Keep the wording of each record exactly the same when you repeat it, and leave out pictures.

[Start of Attachment]

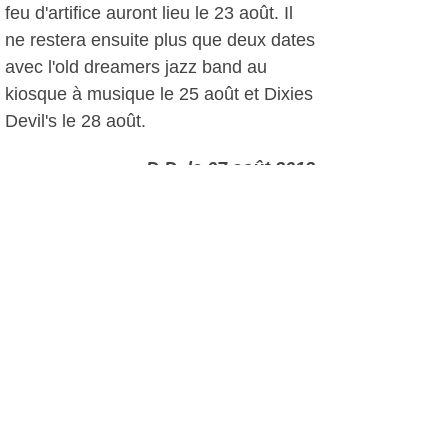
feu d'artifice auront lieu le 23 août. Il
ne restera ensuite plus que deux dates
avec l'old dreamers jazz band au
kiosque à musique le 25 août et Dixies
Devil's le 28 août.
D.D, le 07 août 2012
Plus d'infos:
Service Animations de la ville de
Sanary
Autres photos:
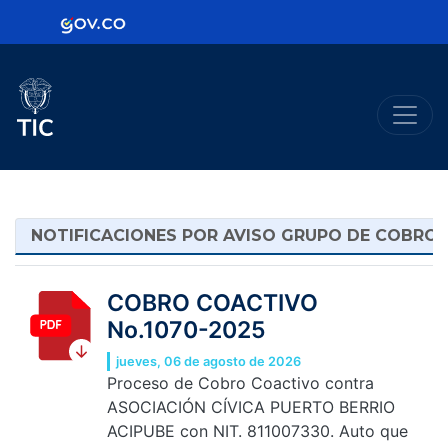
Logo Gobierno de Colombia
Logo del Ministerio TIC
NOTIFICACIONES POR AVISO GRUPO DE COBRO
NOTIFICACIONES POR AVISO 
COBRO COACTIVO
No.1070-2025
jueves, 06 de agosto de 2026
Proceso de Cobro Coactivo contra
ASOCIACIÓN CÍVICA PUERTO BERRIO
ACIPUBE con NIT. 811007330. Auto que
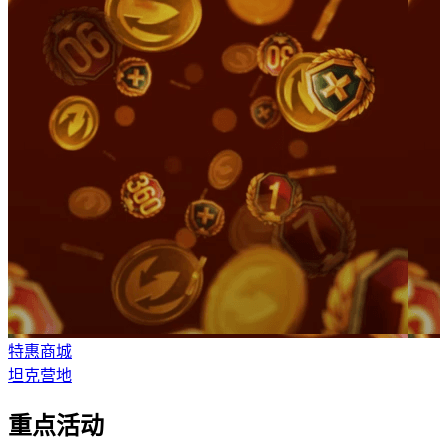
特惠商城
坦克营地
重点活动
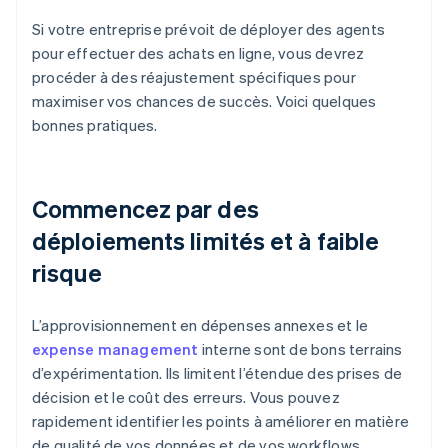
Si votre entreprise prévoit de déployer des agents
pour effectuer des achats en ligne, vous devrez
procéder à des réajustement spécifiques pour
maximiser vos chances de succès. Voici quelques
bonnes pratiques.
Commencez par des
déploiements limités et à faible
risque
L’approvisionnement en dépenses annexes et le
expense management
interne sont de bons terrains
d’expérimentation. Ils limitent l’étendue des prises de
décision et le coût des erreurs. Vous pouvez
rapidement identifier les points à améliorer en matière
de qualité de vos données et de vos workflows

[End of Attachment]

Finished task:
feu d'artifice auront lieu le 23 août. Il
ne restera ensuite plus que deux dates
avec l'old dreamers jazz band au
kiosque à musique le 25 août et Dixies
Devil's le 28 août.
D.D, le 07 août 2012
Plus d'infos:
Service Animations de la ville de
Sanary
Autres photos:
Logo Gobierno de Colombia
Logo del Ministerio TIC
NOTIFICACIONES POR AVISO GRUPO DE COBRO
NOTIFICACIONES POR AVISO 
COBRO COACTIVO
No.1070-2025
jueves, 06 de agosto de 2026
Proceso de Cobro Coactivo contra
ASOCIACIÓN CÍVICA PUERTO BERRIO
ACIPUBE con NIT. 811007330. Auto que
特惠商城
坦克营地
重点活动
Si votre entreprise prévoit de déployer des agents
pour effectuer des achats en ligne, vous devrez
procéder à des réajustement spécifiques pour
maximiser vos chances de succès. Voici quelques
bonnes pratiques.
Commencez par des
déploiements limités et à faible
risque
L’approvisionnement en dépenses annexes et le
expense management
interne sont de bons terrains
d’expérimentation. Ils limitent l’étendue des prises de
décision et le coût des erreurs. Vous pouvez
rapidement identifier les points à améliorer en matière
de qualité de vos données et de vos workflows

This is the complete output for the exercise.